── Exercise materials ──
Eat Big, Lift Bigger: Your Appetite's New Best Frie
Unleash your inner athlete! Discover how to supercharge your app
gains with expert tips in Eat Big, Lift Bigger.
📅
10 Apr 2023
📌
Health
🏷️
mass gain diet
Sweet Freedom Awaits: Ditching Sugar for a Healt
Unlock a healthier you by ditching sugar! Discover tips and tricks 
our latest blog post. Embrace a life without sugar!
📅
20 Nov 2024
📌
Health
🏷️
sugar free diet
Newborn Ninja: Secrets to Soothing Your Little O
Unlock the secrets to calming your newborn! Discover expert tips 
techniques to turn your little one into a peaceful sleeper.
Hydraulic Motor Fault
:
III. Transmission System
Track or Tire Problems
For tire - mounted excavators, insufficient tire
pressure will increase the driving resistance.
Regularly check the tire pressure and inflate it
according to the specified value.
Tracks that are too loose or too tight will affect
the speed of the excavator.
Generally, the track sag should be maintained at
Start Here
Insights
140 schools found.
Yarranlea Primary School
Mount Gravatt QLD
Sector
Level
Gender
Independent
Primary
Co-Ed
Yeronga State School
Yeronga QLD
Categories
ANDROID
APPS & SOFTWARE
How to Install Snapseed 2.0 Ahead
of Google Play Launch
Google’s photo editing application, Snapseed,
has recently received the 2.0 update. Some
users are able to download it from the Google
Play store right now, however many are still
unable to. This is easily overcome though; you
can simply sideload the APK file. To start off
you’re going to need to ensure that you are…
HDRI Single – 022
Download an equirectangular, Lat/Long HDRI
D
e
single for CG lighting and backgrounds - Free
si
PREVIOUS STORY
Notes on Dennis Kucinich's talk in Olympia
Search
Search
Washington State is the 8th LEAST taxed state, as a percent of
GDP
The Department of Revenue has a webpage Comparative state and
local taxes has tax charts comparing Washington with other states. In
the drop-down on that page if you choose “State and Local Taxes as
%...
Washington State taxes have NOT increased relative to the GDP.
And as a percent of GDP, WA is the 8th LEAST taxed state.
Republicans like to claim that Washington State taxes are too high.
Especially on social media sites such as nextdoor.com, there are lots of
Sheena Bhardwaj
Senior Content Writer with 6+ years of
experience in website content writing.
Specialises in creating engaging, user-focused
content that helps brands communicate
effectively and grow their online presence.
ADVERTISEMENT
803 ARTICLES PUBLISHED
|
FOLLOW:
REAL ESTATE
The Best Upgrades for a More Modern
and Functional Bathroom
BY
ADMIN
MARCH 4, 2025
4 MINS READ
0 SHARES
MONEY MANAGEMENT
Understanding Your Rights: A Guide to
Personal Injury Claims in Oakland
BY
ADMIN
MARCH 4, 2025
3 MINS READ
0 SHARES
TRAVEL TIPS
───
__About this task__. The reply should restate the records above in full, character for character.

__Exercise result__.
Eat Big, Lift Bigger: Your Appetite's New Best Frie
Unleash your inner athlete! Discover how to supercharge your app
gains with expert tips in Eat Big, Lift Bigger.
📅
10 Apr 2023
📌
Health
🏷️
mass gain diet
Sweet Freedom Awaits: Ditching Sugar for a Healt
Unlock a healthier you by ditching sugar! Discover tips and tricks 
our latest blog post. Embrace a life without sugar!
📅
20 Nov 2024
📌
Health
🏷️
sugar free diet
Newborn Ninja: Secrets to Soothing Your Little O
Unlock the secrets to calming your newborn! Discover expert tips 
techniques to turn your little one into a peaceful sleeper.
Hydraulic Motor Fault
:
III. Transmission System
Track or Tire Problems
For tire - mounted excavators, insufficient tire
pressure will increase the driving resistance.
Regularly check the tire pressure and inflate it
according to the specified value.
Tracks that are too loose or too tight will affect
the speed of the excavator.
Generally, the track sag should be maintained at
Start Here
Insights
140 schools found.
Yarranlea Primary School
Mount Gravatt QLD
Sector
Level
Gender
Independent
Primary
Co-Ed
Yeronga State School
Yeronga QLD
Categories
ANDROID
APPS & SOFTWARE
How to Install Snapseed 2.0 Ahead
of Google Play Launch
Google’s photo editing application, Snapseed,
has recently received the 2.0 update. Some
users are able to download it from the Google
Play store right now, however many are still
unable to. This is easily overcome though; you
can simply sideload the APK file. To start off
you’re going to need to ensure that you are…
HDRI Single – 022
Download an equirectangular, Lat/Long HDRI
D
e
single for CG lighting and backgrounds - Free
si
PREVIOUS STORY
Notes on Dennis Kucinich's talk in Olympia
Search
Search
Washington State is the 8th LEAST taxed state, as a percent of
GDP
The Department of Revenue has a webpage Comparative state and
local taxes has tax charts comparing Washington with other states. In
the drop-down on that page if you choose “State and Local Taxes as
%...
Washington State taxes have NOT increased relative to the GDP.
And as a percent of GDP, WA is the 8th LEAST taxed state.
Republicans like to claim that Washington State taxes are too high.
Especially on social media sites such as nextdoor.com, there are lots of
Sheena Bhardwaj
Senior Content Writer with 6+ years of
experience in website content writing.
Specialises in creating engaging, user-focused
content that helps brands communicate
effectively and grow their online presence.
ADVERTISEMENT
803 ARTICLES PUBLISHED
|
FOLLOW:
REAL ESTATE
The Best Upgrades for a More Modern
and Functional Bathroom
BY
ADMIN
MARCH 4, 2025
4 MINS READ
0 SHARES
MONEY MANAGEMENT
Understanding Your Rights: A Guide to
Personal Injury Claims in Oakland
BY
ADMIN
MARCH 4, 2025
3 MINS READ
0 SHARES
TRAVEL TIPS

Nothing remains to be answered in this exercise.